The MPhil is a 9-month full-time taught course which can be taken as a freestanding qualification or as a route to the PhD. It is a demanding course that enables students to develop their knowledge of social anthropology to a high level of specialization within a short time. It is designed for graduate students who have a strong background in Social Anthropology, either on its own or as part of a joint degree; and who want to engage directly and more deeply than before with debates in contemporary social anthropology. The course provides specialist social anthropological training in a dynamic programme of research-led teaching and professional development.

In addition to individual supervision to support their dissertation and essay writing, students attend a core course seminar and seminars on specialist modules. The core course covers contemporary themes and concerns in social anthropology as well as professional and skills development. Specialist modules cover research methods and themes related to staff research interests, with topics that vary each year. A provisional list of planned modules can be found on the Department’s website. 

Students will develop a critical and well-informed understanding of the discipline of social anthropology that they can use as the foundation for focussed individual research, building their capacity for social anthropological research in academic and other professional contexts. For those who intend to go on to doctoral work the course will help them to acquire the requisite research skills and to prepare a well-planned and focussed PhD proposal.

Learning Outcomes

Graduates of the course will have developed a deeper knowledge of key problems in anthropological theory, interpretation, comparison and analysis in relation to ethnographic practice and debates in the anthropological literature.
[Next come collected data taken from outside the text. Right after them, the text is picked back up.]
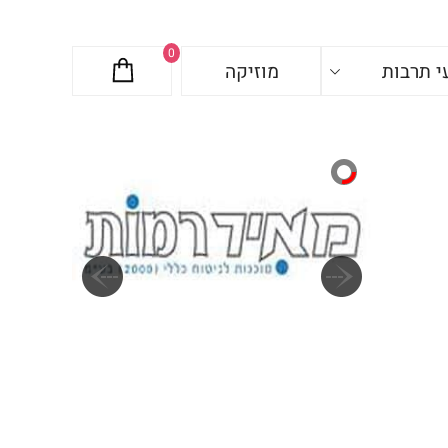
0
י תרבות
מוזיקה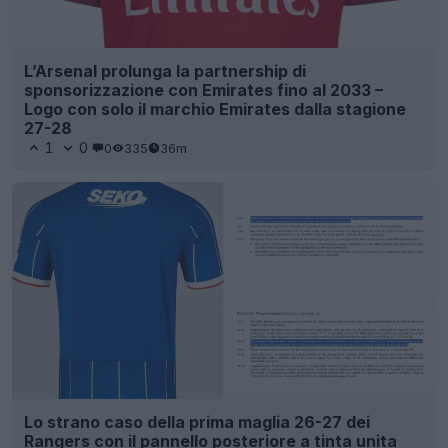
L’Arsenal prolunga la partnership di
sponsorizzazione con Emirates fino al 2033 –
Logo con solo il marchio Emirates dalla stagione
27-28
1
0
0
335
36m
Lo strano caso della prima maglia 26-27 dei
Rangers con il pannello posteriore a tinta unita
They will have formed a critical view of a range of anthropological theories, and the application of those theories to bodies of ethnographic data, and acquired a conceptual understanding and critical perspective that enables the evaluation of current research and methodologies in the discipline.

The course offers training in the following transferable skills:

  • ability to engage with and undertake critical analysis of complex issues;
  • ability to write for both a general and an academic audience;
  • ability to engage constructively in discussion in groups in which many different views are held, often passionately; and
  • ability to design and undertake hands-on research. This includes training in:  archival review of literature; ethnographic research methods; analysis of results; and skills in research proposal preparation and presentation.

Students are also encouraged to use the range of training and developmental opportunities available across the University, including training on research methods through the SSRMP, careers advice through the Cambridge University Careers Service and language learning through the Language Centre, including Academic English.